# Setup

## Imports

In [16]:
import numpy as np
import math

## Useful Functions

In [2]:
def gen_matrix_single_data(data, feature_dict, direction=False):
    event_matrix = np.zeros((len(data['Composition']), len(feature_dict) + 1))

    for i in range(len(data['Charges'])):

        #insert sensor data
        event = data['Charges'][i]
        for sensor in data['Charges'][i].keys():
            try:
                event_matrix[i, feature_dict[sensor]] = 0 if math.isnan(event[sensor]) else event[sensor]
            except KeyError:
                continue
        
        #insert direction data
        if direction:
            event_matrix[i, feature_dict['zenith']] = data['dir_MC'][i][0]
            event_matrix[i, feature_dict['azimuth']] = data['dir_MC'][i][1]  

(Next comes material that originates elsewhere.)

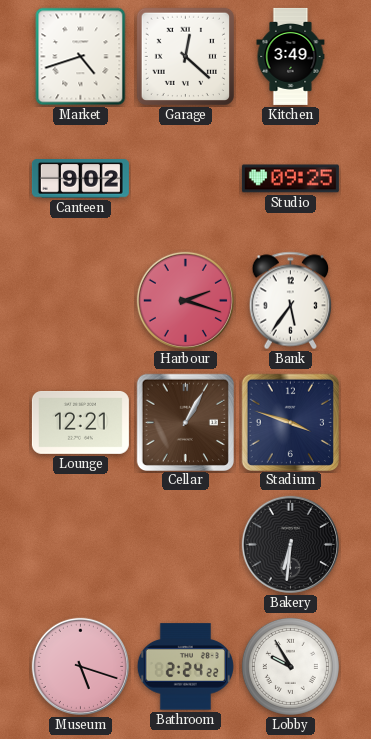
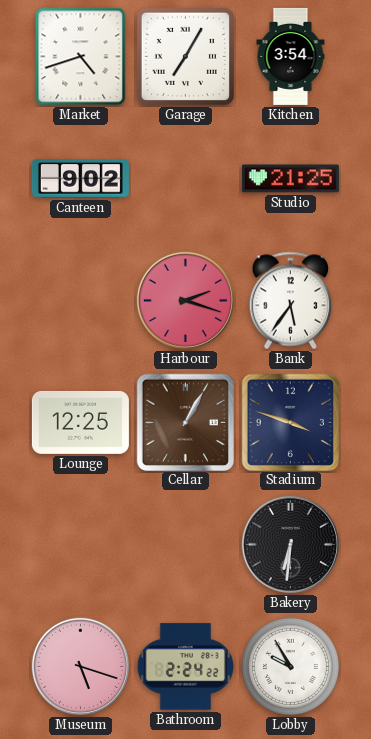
Garage: 12:22 -> 7:05
Kitchen: 3:49 -> 3:54
Studio: 09:25 -> 21:25
Lounge: 12:21 -> 12:25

        is_proton = data['Composition'][i] == 'PPlus'  
        event_matrix[i, -1] = 0 if is_proton else 1
    return event_matrix

In [3]:
'''
Construct a dictionary that goes from name -> column index in the matrix we're about to build
'''
def get_index_dict(sensors, direction_data=False):
    name_index_dict = {}
    for i in range(len(sensors)):
        name_index_dict[sensors[i]] = i
    i = len(sensors)
    if direction_data:
        name_index_dict['zenith'] = i
        name_index_dict['azimuth'] = i + 1
    return name_index_dict

In [4]:
'''
Given a list of files, keys to pull from the dictionaries stored in those files, and a list of keys to call 
cleanup_list on, concatenates clean dictionaries into a single dictionary.
'''
def get_all_data(list_of_files, keys, dirty_keys):
    list_of_dicts = [cleanup_data(np.load(filepath).item(), dirty_keys) for filepath in list_of_files]
    full_dict = {}
    for key in keys:
        value_list = []
        for d in list_of_dicts:
            value_list.extend(d[key])
        full_dict[key] = value_list
    return full_dict

def cleanup_data(data, keys_to_clean):
    for key in keys_to_clean:
        data[key] = cleanup_list(data[key])
    return data

'''
Takes a list structured like [1a, 1b, 2a, 2b, 3a, 3b, ...] where a and b are sub-parts of a single piece of data,
and returns [(1a, 1b), (2a, 2b), (3a, 3b)...]. 
'''
def cleanup_list(li):
    new_list = []
    for i in range(len(li)//2):
        new_list.append((li[2*i], li[2*i+1]))
    return new_list

In [5]:
'''
Given a dictionary of data, return a filtered copy of the same dictionary, according to the filt function.
'''
def filter_data(data, filter_func, keys_to_filter):
    #initialize values
    new_data = {}
    for key in data.keys():
        #if we're filtering this key, then leave it empty for now
        if key in keys_to_filter:
            new_data[key] = []
        #otherwise, copy over the value
        else:
            new_data[key] = data[key].copy()
    
    #add values if they pass the filter
    length = len(data[keys_to_filter[0]])
    for event_ind in range(length):
        if filter_func(data, event_ind):
            for key in keys_to_filter:
                new_data[key].append(data[key][event_ind])
    return new_data


## Load Data

In [6]:
keys = 'Charges', 'Energy', 'File_info', 'dir_reco', 'core_MC', 'Gain', 'core_reco', 'Position', 'dir_MC', 'Fit_status', 'Composition'
dirty_keys = ('dir_MC', 'core_MC', 'dir_reco', 'core_reco')
prefixes = ('../data/sim_12360_', '../data/sim_12362_')
files = []
for prefix in prefixes:
    for i in range(20):
        files.append('{0}{1:02d}.npy'.format(prefix,i))

In [7]:
data = get_all_data(files, keys, dirty_keys)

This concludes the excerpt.